** Opening Data to use block **

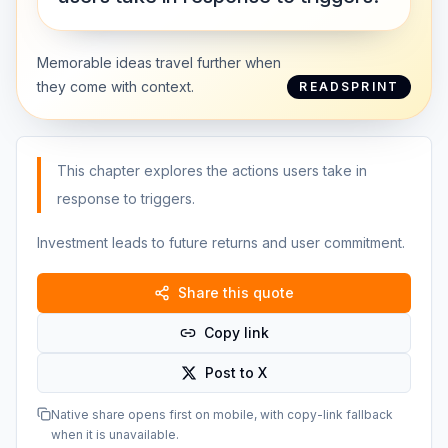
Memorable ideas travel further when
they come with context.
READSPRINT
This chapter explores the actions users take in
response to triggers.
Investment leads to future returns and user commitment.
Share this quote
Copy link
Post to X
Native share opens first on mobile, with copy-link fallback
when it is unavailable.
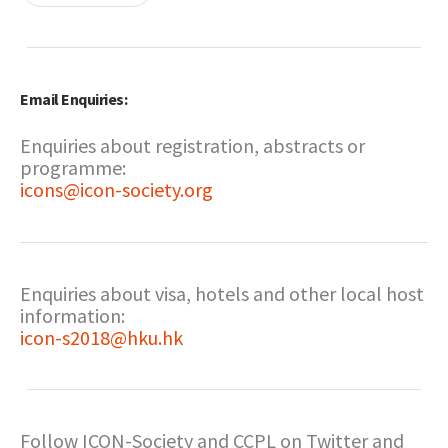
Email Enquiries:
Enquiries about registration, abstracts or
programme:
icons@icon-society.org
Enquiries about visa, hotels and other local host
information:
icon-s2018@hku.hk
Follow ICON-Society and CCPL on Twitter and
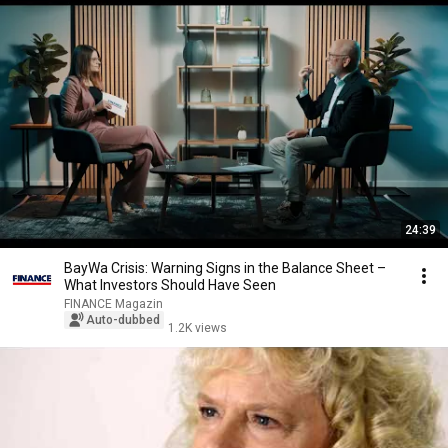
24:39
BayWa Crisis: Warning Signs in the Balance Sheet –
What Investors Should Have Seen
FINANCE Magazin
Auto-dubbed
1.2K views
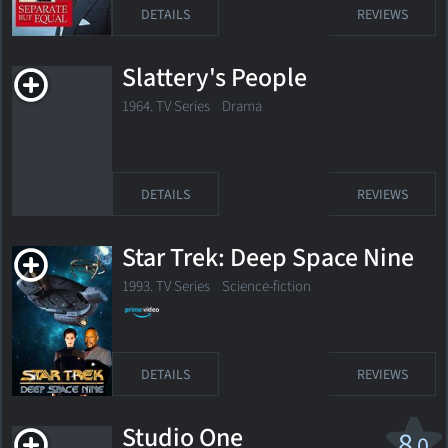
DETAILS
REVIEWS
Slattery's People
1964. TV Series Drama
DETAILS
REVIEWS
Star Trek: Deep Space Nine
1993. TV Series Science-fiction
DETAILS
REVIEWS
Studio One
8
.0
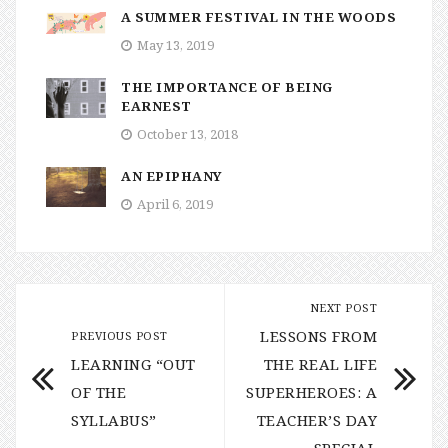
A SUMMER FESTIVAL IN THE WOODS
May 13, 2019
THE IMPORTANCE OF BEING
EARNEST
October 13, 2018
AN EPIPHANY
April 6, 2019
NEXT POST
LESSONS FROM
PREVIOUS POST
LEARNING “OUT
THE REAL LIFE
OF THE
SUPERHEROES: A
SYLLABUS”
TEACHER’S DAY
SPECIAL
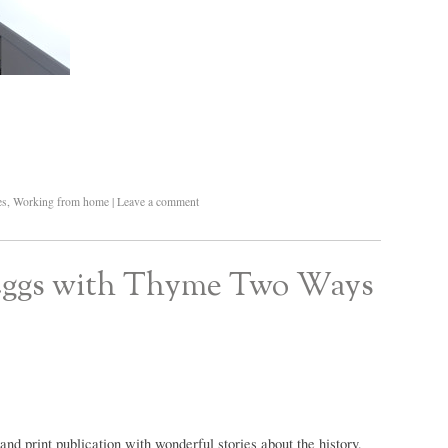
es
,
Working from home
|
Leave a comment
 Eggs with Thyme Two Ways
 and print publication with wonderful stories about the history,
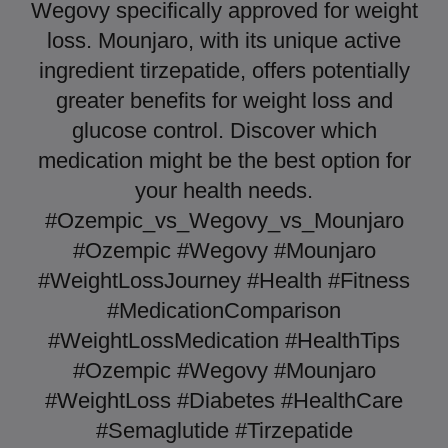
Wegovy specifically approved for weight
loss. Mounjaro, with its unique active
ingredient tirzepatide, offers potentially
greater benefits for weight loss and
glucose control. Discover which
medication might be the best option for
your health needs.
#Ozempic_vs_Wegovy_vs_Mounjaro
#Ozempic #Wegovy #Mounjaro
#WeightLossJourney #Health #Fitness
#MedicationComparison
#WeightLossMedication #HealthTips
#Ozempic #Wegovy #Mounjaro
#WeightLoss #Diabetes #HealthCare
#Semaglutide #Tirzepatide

** Closing Data to use block **

Exercise: Word for word, give the entries back in full; the pictures do not belong in the copy.

Answer to this exercise:
Memorable ideas travel further when
they come with context.
READSPRINT
This chapter explores the actions users take in
response to triggers.
Investment leads to future returns and user commitment.
Share this quote
Copy link
Post to X
Native share opens first on mobile, with copy-link fallback
when it is unavailable.
Email Enquiries:
Enquiries about registration, abstracts or
programme:
icons@icon-society.org
Enquiries about visa, hotels and other local host
information:
icon-s2018@hku.hk
Follow ICON-Society and CCPL on Twitter and
24:39
BayWa Crisis: Warning Signs in the Balance Sheet –
What Investors Should Have Seen
FINANCE Magazin
Auto-dubbed
1.2K views
DETAILS
REVIEWS
Slattery's People
1964. TV Series Drama
DETAILS
REVIEWS
Star Trek: Deep Space Nine
1993. TV Series Science-fiction
DETAILS
REVIEWS
Studio One
8
.0
A SUMMER FESTIVAL IN THE WOODS
May 13, 2019
THE IMPORTANCE OF BEING
EARNEST
October 13, 2018
AN EPIPHANY
April 6, 2019
NEXT POST
LESSONS FROM
PREVIOUS POST
LEARNING “OUT
THE REAL LIFE
OF THE
SUPERHEROES: A
SYLLABUS”
TEACHER’S DAY
SPECIAL
es
,
Working from home
|
Leave a comment
 Eggs with Thyme Two Ways
 and print publication with wonderful stories about the history,
Wegovy specifically approved for weight
loss. Mounjaro, with its unique active
ingredient tirzepatide, offers potentially
greater benefits for weight loss and
glucose control. Discover which
medication might be the best option for
your health needs.
#Ozempic_vs_Wegovy_vs_Mounjaro
#Ozempic #Wegovy #Mounjaro
#WeightLossJourney #Health #Fitness
#MedicationComparison
#WeightLossMedication #HealthTips
#Ozempic #Wegovy #Mounjaro
#WeightLoss #Diabetes #HealthCare
#Semaglutide #Tirzepatide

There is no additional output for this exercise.